In another "cliffhanger" the batcopter goes down...only to land at the "Foam Rubber Wholesalers Convention." Here's my favorite: Batman and Robin are magnetized to a buoy while the supervillains shoot torpedoes at them. Twice Batman is able to reverse the torpedo's polarity (reversing polarity was big back then) but the third time the torpedo explodes and the supervillains whoop it up. Cut to: Batman and Robin in their batboat:

Robin: Gosh, Batman. The nobility of the almost-human porpoise!
Batman: True. It was noble of that animal to hurl himself into the path of that final torpedo. He gave his life for ours.

The plot revolves around the usual improbable scientific device (see "atom-smasher gun" and "remote control machine") that, in the wrong hands, could take over the world. This time it's a "total dehydrator" that sucks all the water out of a person's body, leaving only a pile of fine molecular dust. The four supervillains, Penguin, Joker, Catwoman and Riddler, and their various stooges, steal the gun at the beginning (from that disappearing yacht), then dehydrate some of Penguin's henchmen, or "pirates," to rehydrate in the Batcave, where they can do battle with Batman and Robin. This leads to another classic line: "It's five dehydrated pirates! Rehydrated!" But Penguin blows it by rehydrating them with heavy water, leaving them unstable, and they pop like soap bubbles.

The villains' main scheme is to dehydrate the nine members of the United World Organization Security Council. After they ransom each country for $1 billion, Batman and Robin arrive in the batboat, blast the Penguin's sub, force it to surface and we get the classic fistfight, replete with pop-cultural sound effects (Pow! Bamp! Zwapp! Urkk!), on the sub's surface. Catwoman is chased below but trips and her mask falls off, revealing... Miss Kitka. "Holy heartbreak!" Robin says, while "Chagrin d'amour" wells up in the background.

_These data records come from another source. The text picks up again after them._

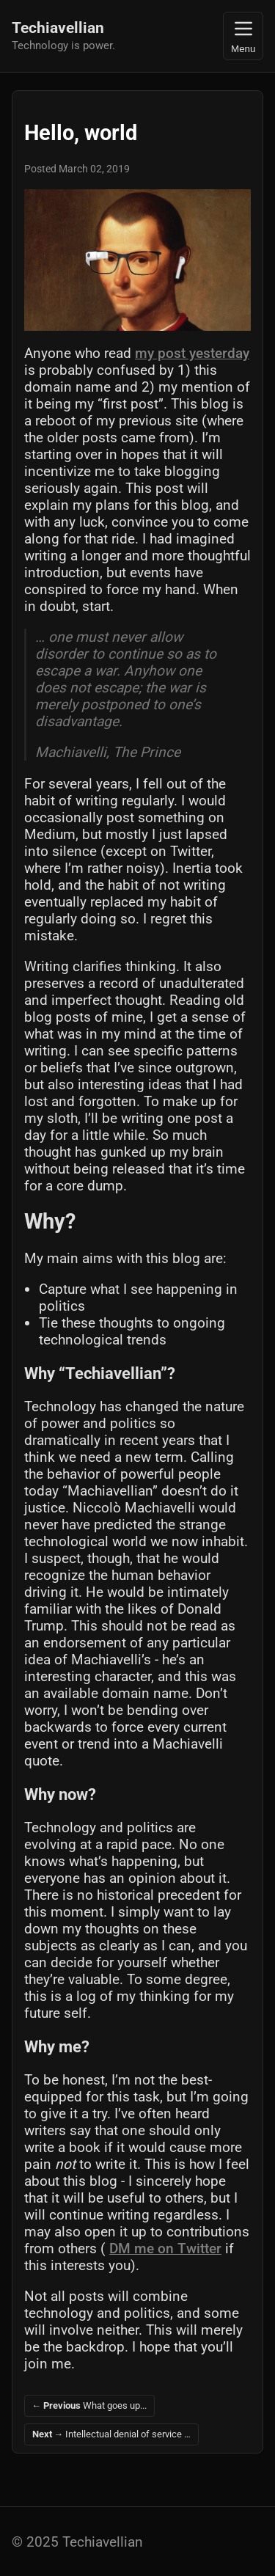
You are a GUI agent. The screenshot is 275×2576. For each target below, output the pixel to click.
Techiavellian (58, 28)
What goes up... (89, 2405)
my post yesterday (192, 353)
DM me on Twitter (165, 2248)
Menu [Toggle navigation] (243, 35)
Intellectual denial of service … (111, 2434)
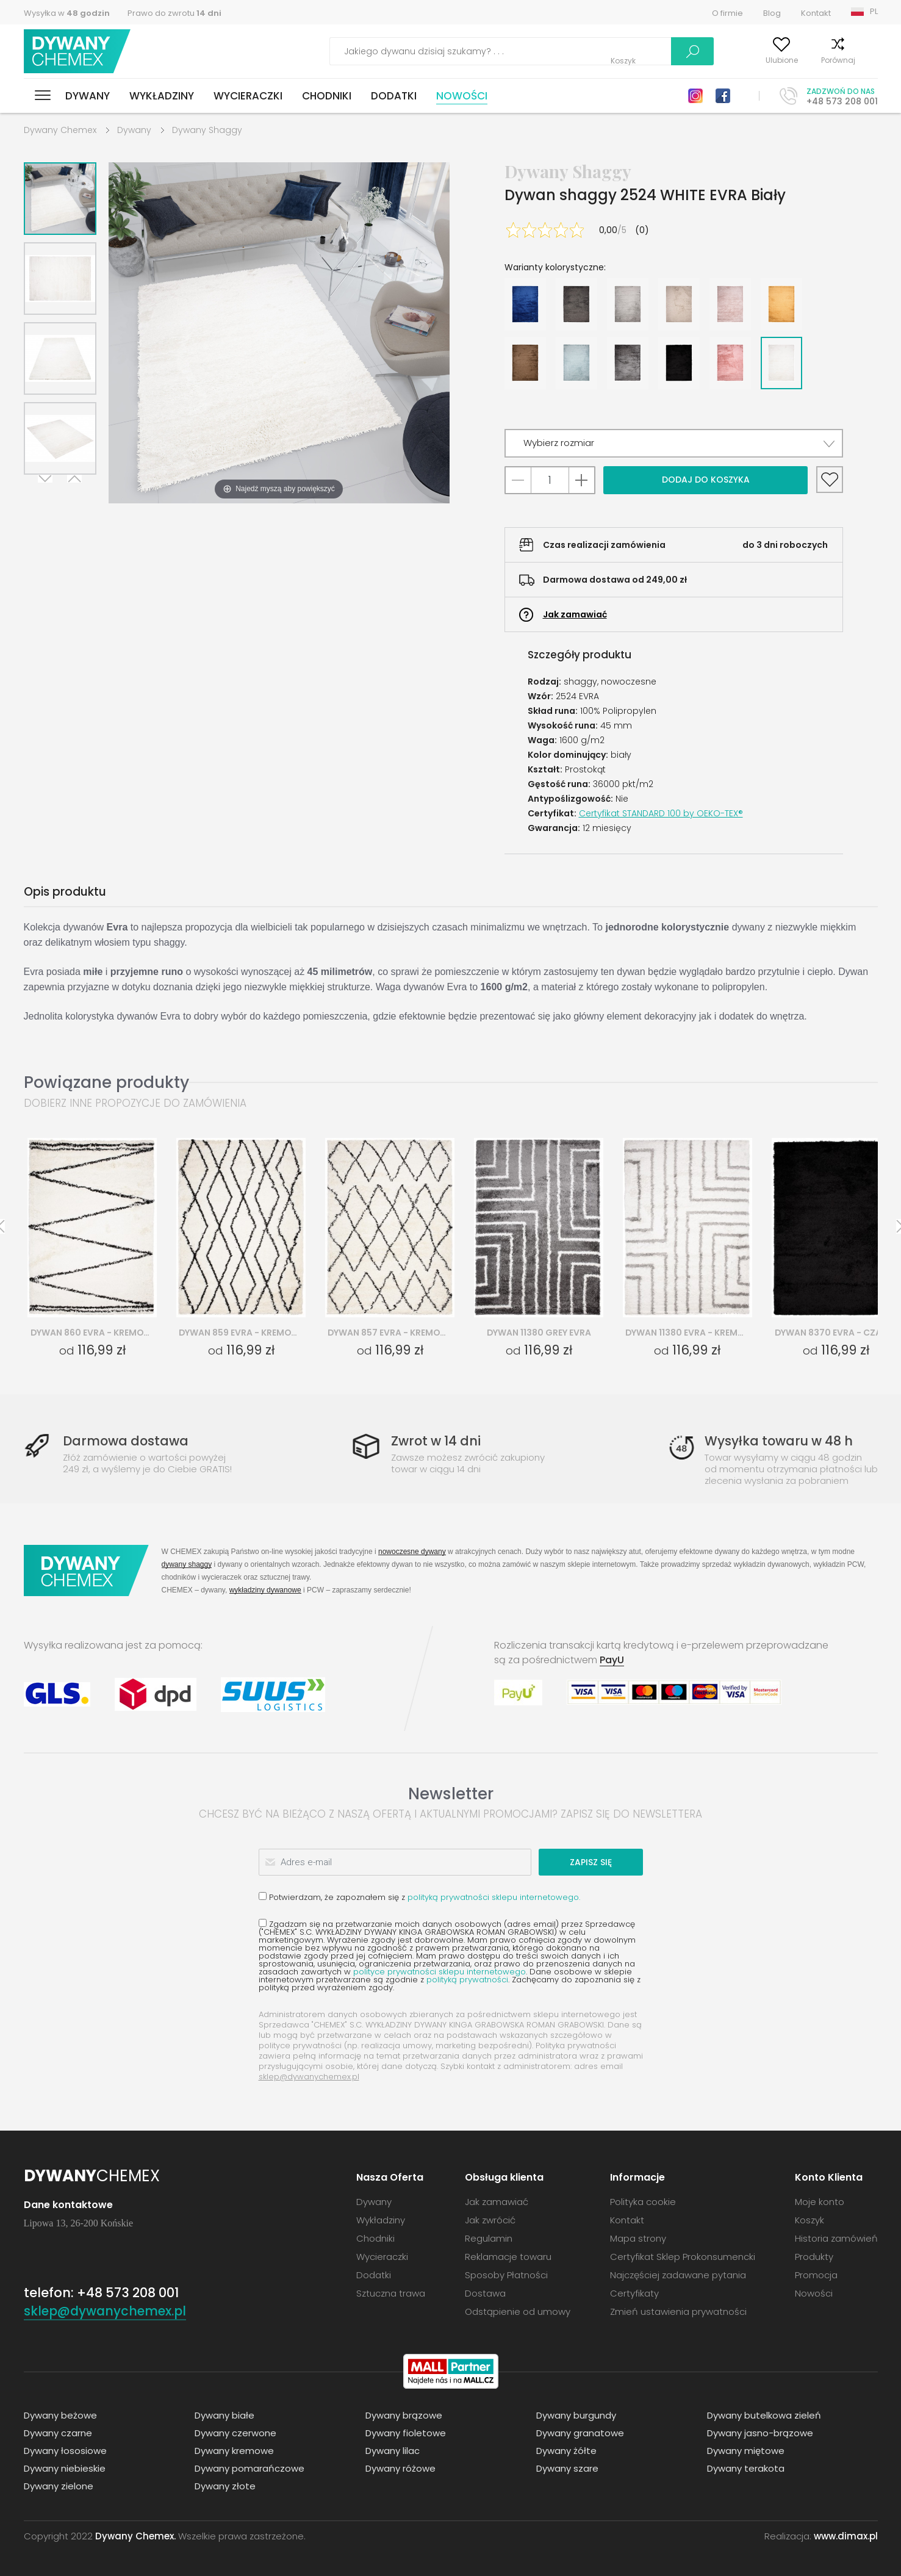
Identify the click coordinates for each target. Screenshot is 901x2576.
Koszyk (865, 60)
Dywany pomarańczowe (249, 2468)
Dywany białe (224, 2415)
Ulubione (756, 60)
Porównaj (812, 60)
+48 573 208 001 (842, 101)
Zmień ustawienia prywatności (678, 2311)
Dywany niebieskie (65, 2468)
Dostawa (485, 2293)
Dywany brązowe (403, 2415)
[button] (673, 443)
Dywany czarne (58, 2433)
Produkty (814, 2256)
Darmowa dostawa (126, 1441)
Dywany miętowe (745, 2450)
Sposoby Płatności (506, 2274)
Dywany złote (225, 2486)
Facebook (723, 95)
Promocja (816, 2274)
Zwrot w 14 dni (436, 1441)
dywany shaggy (187, 1564)
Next (46, 490)
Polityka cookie (643, 2201)
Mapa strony (638, 2238)
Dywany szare (567, 2468)
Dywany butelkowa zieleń (764, 2415)
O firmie (727, 13)
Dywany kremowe (234, 2450)
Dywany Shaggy (207, 130)
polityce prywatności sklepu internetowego (439, 1971)
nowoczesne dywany (412, 1551)
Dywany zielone (58, 2486)
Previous (73, 490)
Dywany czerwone (235, 2433)
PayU (612, 1660)
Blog (772, 13)
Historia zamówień (836, 2238)
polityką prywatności (467, 1979)
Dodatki (394, 95)
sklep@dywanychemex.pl (309, 2076)
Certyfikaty (634, 2293)
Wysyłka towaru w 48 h (779, 1441)
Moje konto (697, 60)
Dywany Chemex (77, 51)
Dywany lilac (392, 2450)
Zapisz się (596, 1862)
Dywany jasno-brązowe (760, 2433)
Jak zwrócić (490, 2220)
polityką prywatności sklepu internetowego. (493, 1897)
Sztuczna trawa (390, 2293)
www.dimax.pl (846, 2536)
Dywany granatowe (580, 2433)
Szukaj (626, 51)
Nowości (461, 95)
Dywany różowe (400, 2468)
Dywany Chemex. (135, 2536)
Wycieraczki (248, 95)
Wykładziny (161, 95)
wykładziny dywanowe (265, 1590)
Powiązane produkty (106, 1082)
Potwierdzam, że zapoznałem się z (419, 1896)
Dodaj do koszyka (706, 479)
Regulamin (488, 2238)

Previous incarnations of Batman kept girls at bay, but this is the swingin' sixties Batman and he's bound to get romantically involved but also bound to get hurt. Subsequent Batman movies took their hero more seriously but followed Adam West's lead in presenting a Batman capable of having his heart broken.

Both Adam West and Burt Ward, I should add, are pitch-perfect, and the film satirizes everything: From the labels around the batcave (Access to Batcave via Batpole; super moluecular dust seperator) to the facile way Batman and Robin solve the Riddler's riddles. What has yellow skin and writes? "A ball-point banana!" Robin says. What people are always in a hurry? "Rushing? Russians!" Robin says, before figuring it out:

Robin: I've got it! Someone Russian is going to slip on a banana peel and break their neck!
Batman: Right, Robin! The only possible meaning.

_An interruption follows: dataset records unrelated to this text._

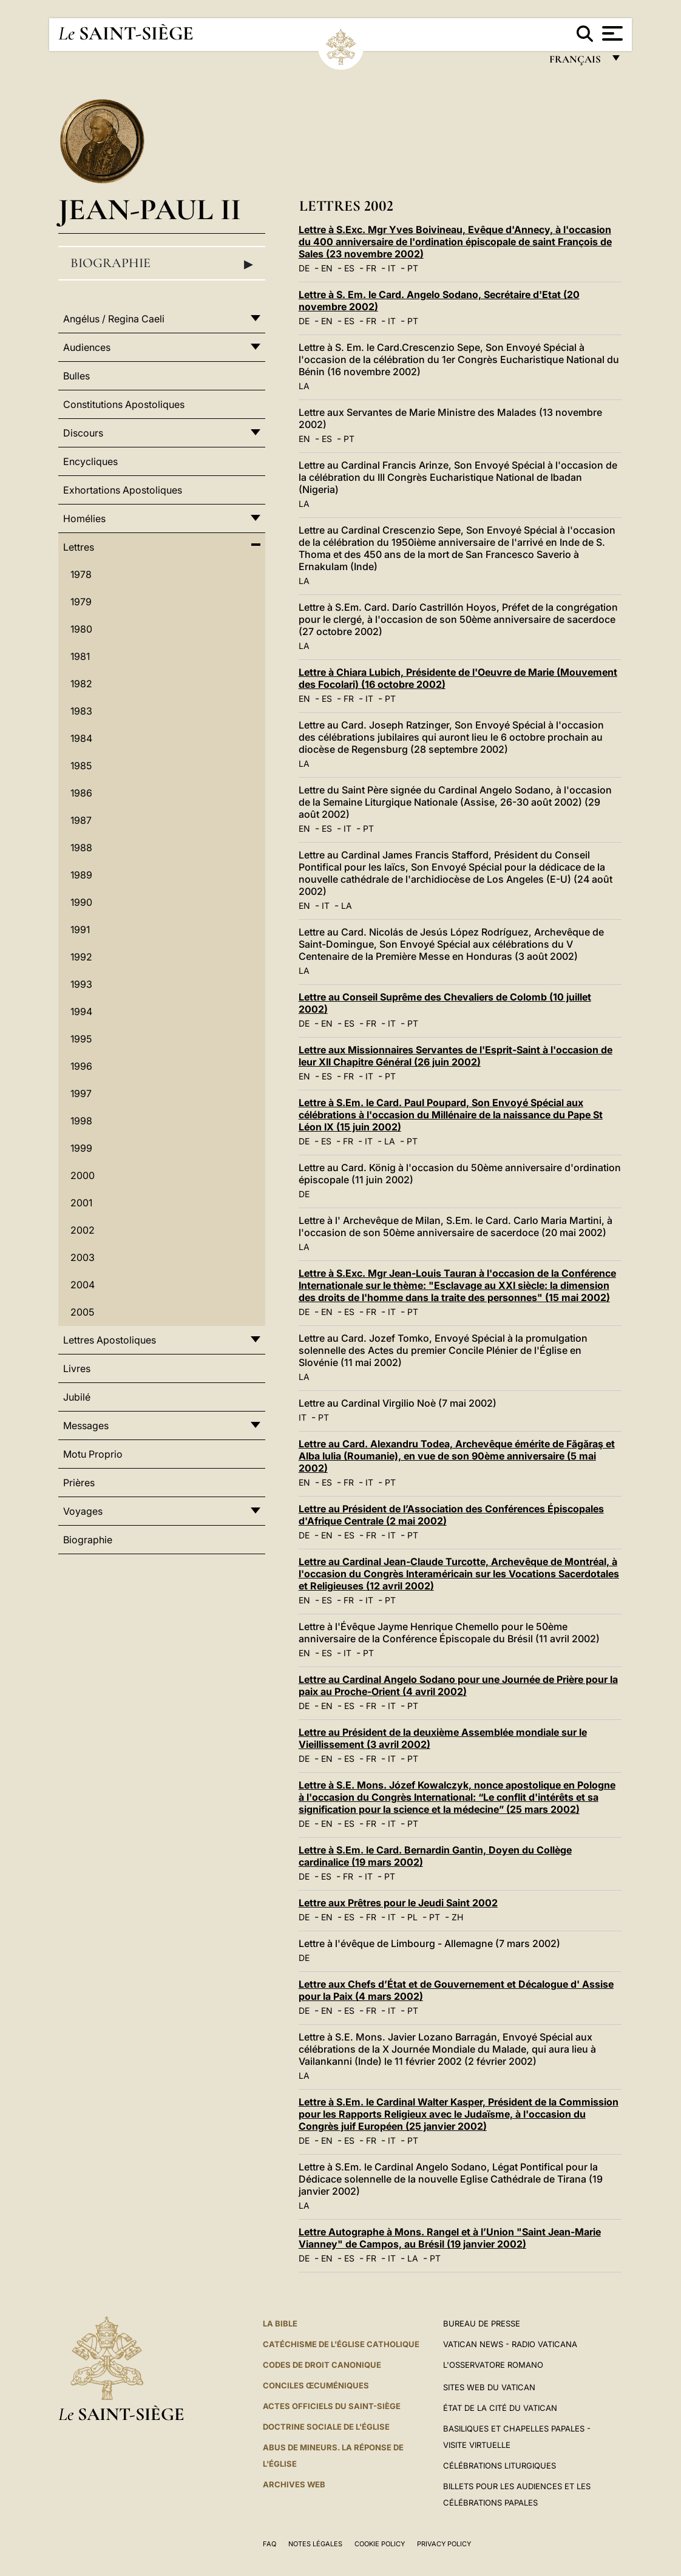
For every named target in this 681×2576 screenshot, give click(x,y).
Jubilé (76, 1397)
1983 (81, 711)
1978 (81, 574)
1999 (81, 1148)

In the end, it's our own sense of self-importance that is being skewered. After rehydrating the nine members of the security council, all of them suddenly speaking a different language, Batman says, "Who knows, Robin. This strange mixing of the minds may be..." -- and here he lifts his eyes up toward the sky -- ".. the greatest single service ever performed for humanity."

Could you do a film like this today? Or do we take our superheroes, and ourselves, too seriously? At the least, you watch and think, "What opportunities Superhero Movie missed."